No dia 7 de Julho, de forma inacreditável, um tweet dessa nova liga hanseática (NLH) advoga uma escolha sábia na eleição da presidência do Eurogrupo. Parafraseando a sigla dos apoiantes do Presidente Trump (“Make America Great Again”, ou MAGA), símbolo da profunda divisão em que os EUA estão mergulhados, coloca uma fotografia de um boné com a sigla MEGA (Make Eurogroup Great Again), e as escolhas que essa presidência irá defender: défices públicos de 3%; empréstimos com condicionalidade estilo troika através do Mecanismo Europeu de Estabilidade; o pacto de estabilidade (e crescimento) europeu (SGP) – leia-se continuação do espartilho orçamental e regras orçamentais arbitrárias a la carte duramente aplicadas aos Estados-membros devedores da Zona Euro – ; “Asset Quality Review”, i.e., uma análise aos activos do sector bancário (dos Estados-membros do sul); uma reforma das cláusulas de acção colectiva para garantir que os Estados-membros credores controlam a reestruturação de dívida dos Estados-membros devedores e para aumentar a pressão sobre o mercado de dívida soberana destes últimos; mais reformas ditas estruturais; e resiliência, seja lá o que isso quer dizer.

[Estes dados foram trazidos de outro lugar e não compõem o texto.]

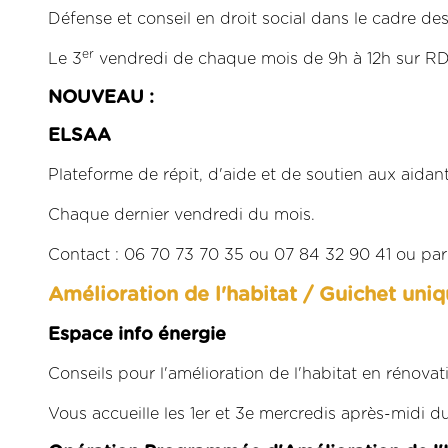
Défense et conseil en droit social dans le cadre de
er
Le 3
vendredi de chaque mois de 9h à 12h sur RD
NOUVEAU :
ELSAA
Plateforme de répit, d'aide et de soutien aux aidant
Chaque dernier vendredi du mois.
Contact : 06 70 73 70 35 ou 07 84 32 90 41 ou par
Amélioration de l'habitat / Guichet uniq
Espace info énergie
Conseils pour l'amélioration de l'habitat en rénova
Vous accueille les 1er et 3e mercredis après-midi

Os acrónimos tecnocráticos herméticos e incompreensíveis para a generalidade da população (“3%”, “ESM”, “SGP”, “AQR”, CAC”, “Reform”, “Resilience”), i.e., as causas advogadas pela NLH, no detalhe, têm profundas implicações. Na realidade, afiguram-se quase racistas, revelando ignorância, indiferença pelo sofrimento causado, e desconfiança de tudo quanto provém dos Estados-membros do sul da Zona Euro, o grupo de países que foram no passado designados “PIGS” (porcos). Quase parece que se pretende levar os PIGS para o matadouro.

A Zona Euro e a União Europeia estão num diálogo de surdos e assusta porque as prioridades da NLH sinalizam muito: a NLH não parece ter a noção de quão duras e retrógradas são as medidas que advogam, nem a insensibilidade que é utilizar o chapéu MEGA para defender a eleição do seu representante para a presidência do Eurogrupo (a Suécia e a Dinamarca não fazem parte da Zona Euro). Não parecem compreender que retiram mais benefícios da Zona Euro e da União Europeia do que os Estados-membros do sul.

Donohue defenderá taxas de impostos baixas para as empresas, será contra a taxação de multinacionais dos sectores digitais (que têm as suas sedes para efeitos fiscais na União Europeia precisamente na Irlanda) e tenderá a defender alguns pequenos países que constituem paraísos fiscais no seio da Zona Euro: Irlanda, Luxemburgo e Holanda. Um mau princípio de uma presidência do Eurogrupo que se afigura será muito atribulada e que se arrisca a ser a última?»